The oxygen saturation measurements in both the right hand and foot are < 95% on 3 separate measurements taken 1 hour apart.
There is > 3% absolute difference between the oxygen saturation in the right hand (preductal) and foot (postductal) on 3 separate measurements taken 1 hour apart.
Any infant with a positive screen should have additional testing, including chest x-ray, electrocardiography, and echocardiography. The infant’s pediatrician should be notified, and the infant may need to be evaluated by a cardiologist.
Hearing screening varies by state. Hearing loss is one of the most frequently occurring birth defects. About 3/1000 infants are born with moderate, profound, or severe hearing loss. Hearing loss is even more common among infants admitted to an intensive care unit at birth. Currently, some states screen only high-risk neonates (see Table: High-Risk Factors for Hearing Deficits in Neonates); others screen all neonates. Initial screening often involves using a handheld device to test for echoes produced by healthy ears in response to soft clicks (otoacoustic emissions); if this test is abnormal, auditory brain stem response (ABR) testing is done. Some institutions use ABR testing as an initial screening test. Further testing by an audiologist may be needed.
High-Risk Factors for Hearing Deficits in Neonates
< 1500 g
≤ 7 at 5 minutes
> 22 mg/dL (> 376 micromol/L) in neonate whose birth weight is >2000 g
> 17 mg/dL (> 290 micromol/L) in neonate whose birth weight is < 2000 g
Perinatal anoxia or hypoxia
Seizures or apneic spells
Early hearing loss in a parent or close relative
Neonates can be bathed (if the parents wish) once their temperature has stabilized at 37° C for 2 hours.
The umbilical cord clamp can be removed when the cord appears dry, usually at 24 hours. Umbilical cord care is aimed at reducing the risk of umbilical infection (omphalitis). The umbilical stump should be kept clean and dry; other care varies depending on the birth setting. In a hospital delivery (or properly managed home birth), where the cord is clamped and cut aseptically, dry cord care or cleansing with soap and water is adequate; topical agents do not decrease risk of infection. However, when cord clamping and/or cutting is not aseptic (eg, in some developing countries, precipitous out-of-hospital deliveries), applying a topical antiseptic (eg, chlorhexidine) to the cord reduces the risk of omphalitis and neonatal mortality.

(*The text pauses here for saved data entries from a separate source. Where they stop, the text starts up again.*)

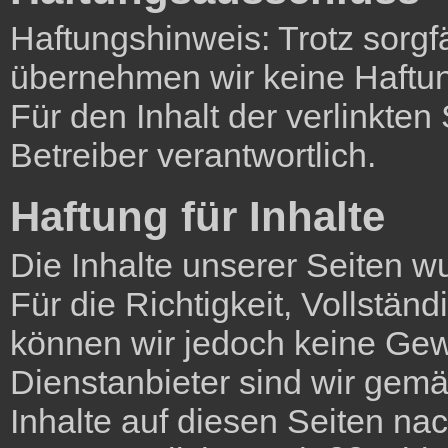
Haftungshinweis: Trotz sorgfäl
übernehmen wir keine Haftung
Für den Inhalt der verlinkten
Betreiber verantwortlich.
Haftung für Inhalte
Die Inhalte unserer Seiten wur
Für die Richtigkeit, Vollständ
können wir jedoch keine Ge
Dienstanbieter sind wir gem
Inhalte auf diesen Seiten n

The cord should be observed daily for redness or drainage.
Circumcision, if desired by the family, can be safely done, using a local anesthetic, within the first few days of life. Circumcision should be delayed if the mother has taken anticoagulants or aspirin, if there is a family history of bleeding disorders, or if the neonate has displacement of the urethral meatus, hypospadias, or any other abnormality of the glans or penis (because the prepuce may be used later in plastic surgical repair). Circumcision should not be done if the neonate has hemophilia or another bleeding disorder.

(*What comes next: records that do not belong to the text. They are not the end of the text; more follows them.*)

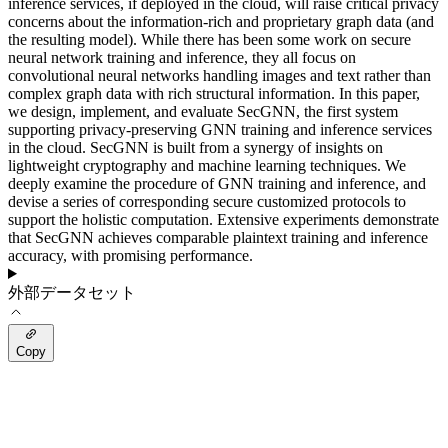
inference services, if deployed in the cloud, will raise critical privacy
concerns about the information-rich and proprietary graph data (and
the resulting model). While there has been some work on secure
neural network training and inference, they all focus on
convolutional neural networks handling images and text rather than
complex graph data with rich structural information. In this paper,
we design, implement, and evaluate SecGNN, the first system
supporting privacy-preserving GNN training and inference services
in the cloud. SecGNN is built from a synergy of insights on
lightweight cryptography and machine learning techniques. We
deeply examine the procedure of GNN training and inference, and
devise a series of corresponding secure customized protocols to
support the holistic computation. Extensive experiments demonstrate
that SecGNN achieves comparable plaintext training and inference
accuracy, with promising performance.
外部データセット
Copy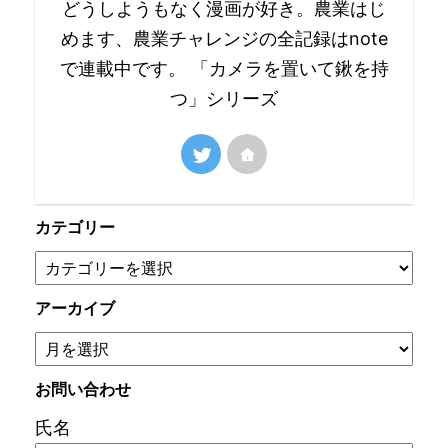
どうしようもなく漫画が好き。農業はじ
めます、農業チャレンジの全記録はnote
で連載中です。 「カメラを置いて鍬を持
つ」シリーズ
カテゴリー
アーカイブ
お問い合わせ
氏名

Most neonates lose 5 to 7% of their birth weight during the first few days of life, primarily because fluid is lost in urine and insensibly and secondarily because meconium is passed, vernix caseosa is lost, and the umbilical cord dries.

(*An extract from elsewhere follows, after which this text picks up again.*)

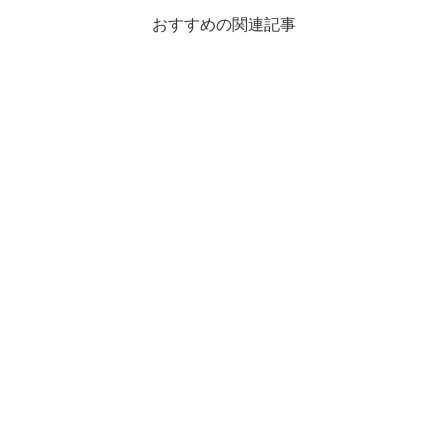
おすすめの関連記事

In the first 2 days, urine may stain the diaper orange or pink because of urate crystals, which are a normal result of urine concentration. Most neonates void within 24 hours after birth; the average time of first void is 7 to 9 hours after birth, and most void at least 2 times in the 2nd 24 hours of life. A delay in voiding is more common among male neonates and may result from a tight foreskin; a male neonate’s inability to void may indicate posterior urethral valves. Circumcision is usually delayed until at least after the first void; not voiding within 12 hours of the procedure may indicate a complication.
Neonates discharged within 48 hours should be evaluated within 2 to 3 days to assess feeding success (breast or formula), hydration, and jaundice (for those at increased risk). Follow-up for neonates discharged after 48 hours should be based on risk factors, including those for jaundice and for breastfeeding difficulties, and any identified problems.